Monday, November 1, 2010

Digital Archiving Of Street Dance Culture

Why is archiving history so important? When we preserve the past, we have a context to measure our present and to envision our future. We can learn from our mistakes and build upon our successes. An organized effort to archive street dance culture has not been achieved on a widespread, international level. There are individual pockets of archivists preserving photos, transcripts, and film clips but there is no central organizing body. We need it.

Street dance has moved online. Our culture has been digitized and uploaded in frequent video clips, photo streams, and status updates. We're more aware of each other's activities. There's a greater general knowledge that is being shared in digital form. But where do we look online for a one-stop site that has it all archived and contained?

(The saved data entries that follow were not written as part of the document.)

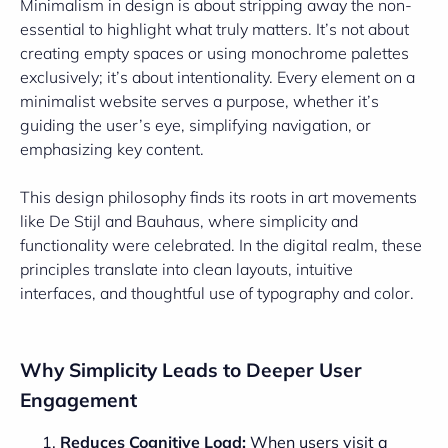
Minimalism in design is about stripping away the non-
essential to highlight what truly matters. It’s not about
creating empty spaces or using monochrome palettes
exclusively; it’s about intentionality. Every element on a
minimalist website serves a purpose, whether it’s
guiding the user’s eye, simplifying navigation, or
emphasizing key content.
This design philosophy finds its roots in art movements
like De Stijl and Bauhaus, where simplicity and
functionality were celebrated. In the digital realm, these
principles translate into clean layouts, intuitive
interfaces, and thoughtful use of typography and color.
Why Simplicity Leads to Deeper User
Engagement
Reduces Cognitive Load:
When users visit a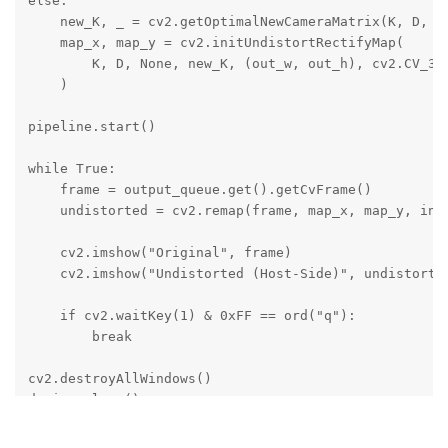
else:

    new_K, _ = cv2.getOptimalNewCameraMatrix(K, D, (o
    map_x, map_y = cv2.initUndistortRectifyMap(

        K, D, None, new_K, (out_w, out_h), cv2.CV_32F
    )

pipeline.start()

while True:

    frame = output_queue.get().getCvFrame()

    undistorted = cv2.remap(frame, map_x, map_y, inte
    cv2.imshow("Original", frame)

    cv2.imshow("Undistorted (Host-Side)", undistorted
    if cv2.waitKey(1) & 0xFF == ord("q"):

        break

cv2.destroyAllWindows()

device.close()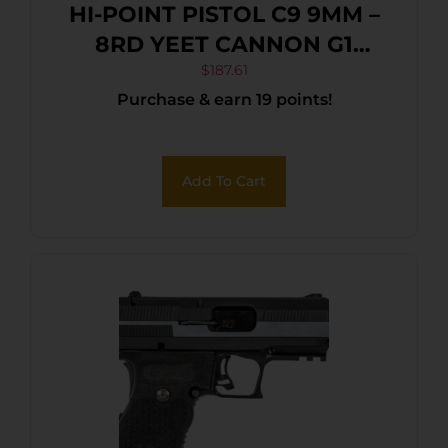
HI-POINT PISTOL C9 9MM –
8RD YEET CANNON G1
BLACK
$
187.61
Purchase & earn 19 points!
Add To Cart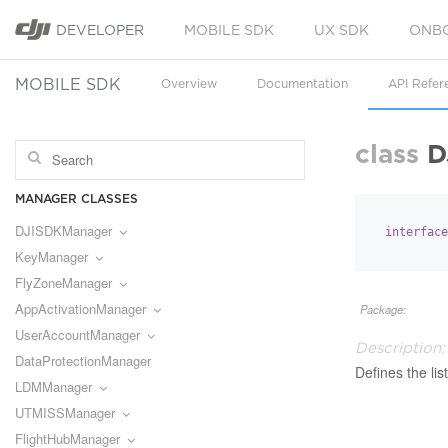
DEVELOPER
MOBILE SDK
UX SDK
ONB
MOBILE SDK
Overview
Documentation
API Refer
class
D
MANAGER CLASSES
DJISDKManager
interface
KeyManager
FlyZoneManager
AppActivationManager
Package:
UserAccountManager
Description:
DataProtectionManager
Defines the li
LDMManager
UTMISSManager
FlightHubManager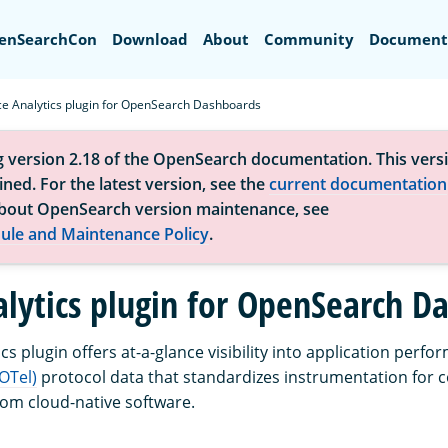
Search
enSearchCon
Download
About
Community
Document
ce Analytics plugin for OpenSearch Dashboards
g version 2.18 of the OpenSearch documentation. This versi
ned. For the latest version, see the
current documentation
bout OpenSearch version maintenance, see
ule and Maintenance Policy
.
alytics plugin for OpenSearch D
cs plugin offers at-a-glance visibility into application per
OTel)
protocol data that standardizes instrumentation for c
rom cloud-native software.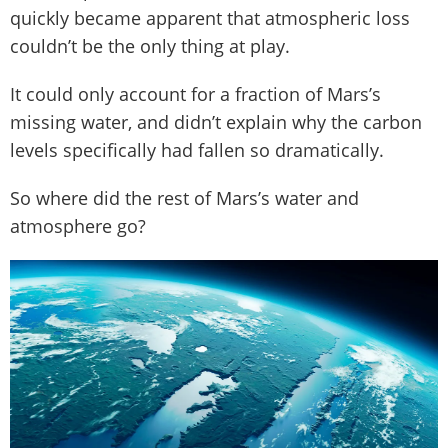
quickly became apparent that atmospheric loss
couldn’t be the only thing at play.
It could only account for a fraction of Mars’s
missing water, and didn’t explain why the carbon
levels specifically had fallen so dramatically.
So where did the rest of Mars’s water and
atmosphere go?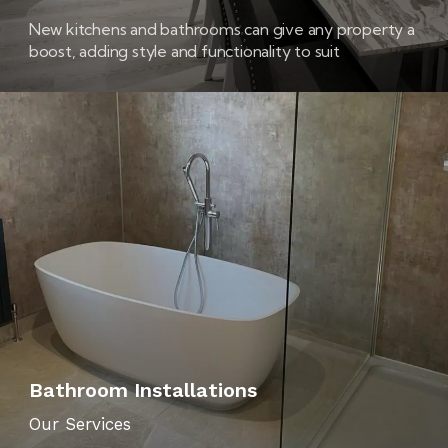
New kitchens and bathrooms can give any property a
boost, adding style and functionality to suit
contemporary tastes and busy lives – while also
creating an altogether nicer environment in which to
live!
Bathroom Installations
Our Services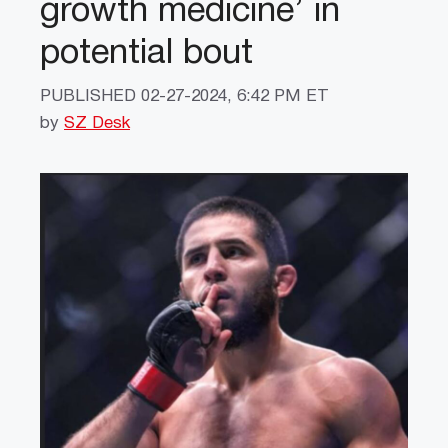
growth medicine’ in
potential bout
PUBLISHED
02-27-2024, 6:42 PM ET
by
SZ Desk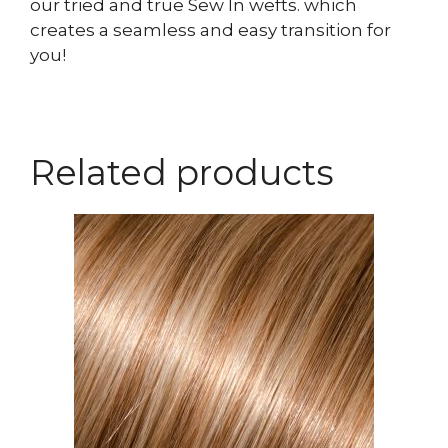
our tried and true Sew In wefts. which
creates a seamless and easy transition for
you!
Related products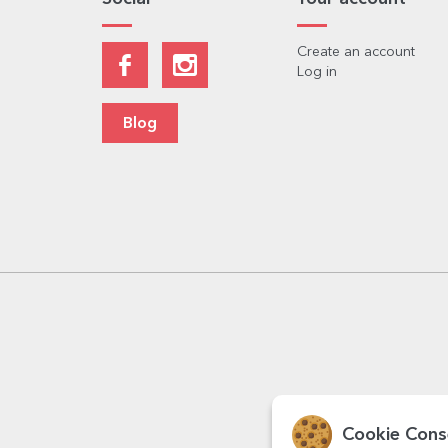
Create an account
Log in
Blog
Cookie Cons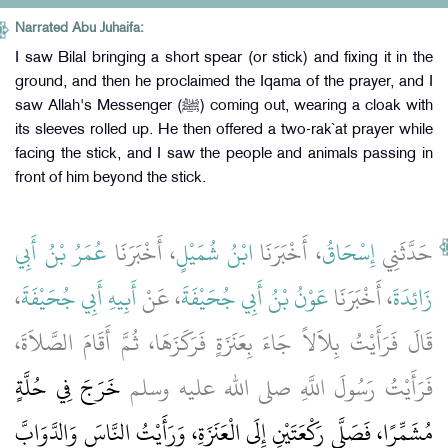
Narrated Abu Juhaifa:
I saw Bilal bringing a short spear (or stick) and fixing it in the
ground, and then he proclaimed the Iqama of the prayer, and I
saw Allah's Messenger (ﷺ) coming out, wearing a cloak with
its sleeves rolled up. He then offered a two-rak`at prayer while
facing the stick, and I saw the people and animals passing in
front of him beyond the stick.
عُمَرُ بْنُ أَبِي
، أَخْبَرَنَا
ابْنُ شُمَيْلٍ
، أَخْبَرَنَا
إِسْحَاقُ
حَدَّثَنِي
،
أَبِيهِ أَبِي جُحَيْفَةَ
، عَنْ
عَوْنُ بْنُ أَبِي جُحَيْفَةَ
، أَخْبَرَنَا
زَائِدَةَ
قَالَ فَرَأَيْتُ بِلاَلاً جَاءَ بِعَنَزَةٍ فَرَكَزَهَا، ثُمَّ أَقَامَ الصَّلاَةَ،
خَرَجَ فِي حُلَّةٍ
فَرَأَيْتُ رَسُولَ اللَّهِ صلى الله عليه وسلم
مُشَمِّرًا، فَصَلَّى رَكْعَتَيْنِ إِلَى الْعَنَزَةِ، وَرَأَيْتُ النَّاسَ وَالدَّوَابَّ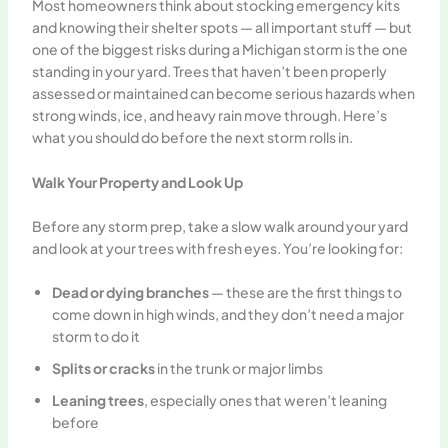
Most homeowners think about stocking emergency kits
and knowing their shelter spots — all important stuff — but
one of the biggest risks during a Michigan storm is the one
standing in your yard. Trees that haven’t been properly
assessed or maintained can become serious hazards when
strong winds, ice, and heavy rain move through. Here’s
what you should do before the next storm rolls in.
Walk Your Property and Look Up
Before any storm prep, take a slow walk around your yard
and look at your trees with fresh eyes. You’re looking for:
Dead or dying branches
— these are the first things to
come down in high winds, and they don’t need a major
storm to do it
Splits or cracks
in the trunk or major limbs
Leaning trees
, especially ones that weren’t leaning
before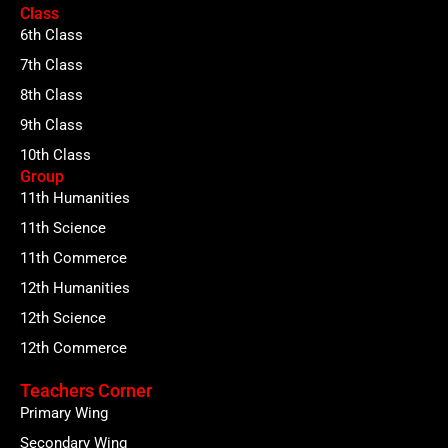
Class
6th Class
7th Class
8th Class
9th Class
10th Class
Group
11th Humanities
11th Science
11th Commerce
12th Humanities
12th Science
12th Commerce
Teachers Corner
Primary Wing
Secondary Wing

This is a crucial time for archivists in street dance culture. If we don't take action to preserve our culture, we could potentially lose knowledge of who we were. Much of our shared information are on venues that are created by corporate entities: Facebook, Youtube, Twitter, Picasa, and Google. What if one of these companies goes under? Look at what happened to Geocities in late 2009. This online community of user-generated webpages was created in 1994. Through the mid to late 1990s, Geocities was the place to be to create your own website, collecting an array of sites capturing user's hobbies, activities, and personal profiles. Yahoo! bought Geocities in the late '90s. In the 2000s, we moved on to other sites as the social networking revolution took off. Then, Yahoo! closed Geocities in late 2009. Now, all that personal and cultural data are gone.

The solution? Fortunately, an online organization called the Archive Team has crusaded to archive as much of Geocities as possible in large torrent file now available to the public. Their work will be a historical record of a time when the mainstream public first interacted with the World Wide Web. That kind of information isn't stored in any film, book, or photo album. Those websites are cultural documents that will gain value over time.

What if we lost all of our Youtube videos and our Facebook pictures? Today's generation of street dancers will lose their personal histories online if they haven't archived their data. Social networks come and go, but if we store our cultural history, we can upload and distribute it in other venues for posterity. We need to start a movement to archive our street dance culture because it won't last in these current online sites forever. As dancers, we live in the moment and favor spontaneity. But to further the culture, we need to start thinking long-term. Otherwise, we'll wake up one day and discover that the past fifty years of our lives as dancers have disappeared as quickly as one can push the delete key on a keyboard.